> Task item
Reproduce the data exactly. Omit no record.

──────── Provided data ────────

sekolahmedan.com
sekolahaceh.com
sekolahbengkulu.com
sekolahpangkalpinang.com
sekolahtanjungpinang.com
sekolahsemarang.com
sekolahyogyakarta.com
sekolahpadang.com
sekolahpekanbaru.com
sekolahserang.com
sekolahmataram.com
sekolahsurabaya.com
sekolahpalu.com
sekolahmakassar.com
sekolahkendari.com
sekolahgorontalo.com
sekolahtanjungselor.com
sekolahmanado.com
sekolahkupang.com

────────

> Answer for this exercise
sekolahmedan.com
sekolahaceh.com
sekolahbengkulu.com
sekolahpangkalpinang.com
sekolahtanjungpinang.com
sekolahsemarang.com
sekolahyogyakarta.com
sekolahpadang.com
sekolahpekanbaru.com
sekolahserang.com
sekolahmataram.com
sekolahsurabaya.com
sekolahpalu.com
sekolahmakassar.com
sekolahkendari.com
sekolahgorontalo.com
sekolahtanjungselor.com
sekolahmanado.com
sekolahkupang.com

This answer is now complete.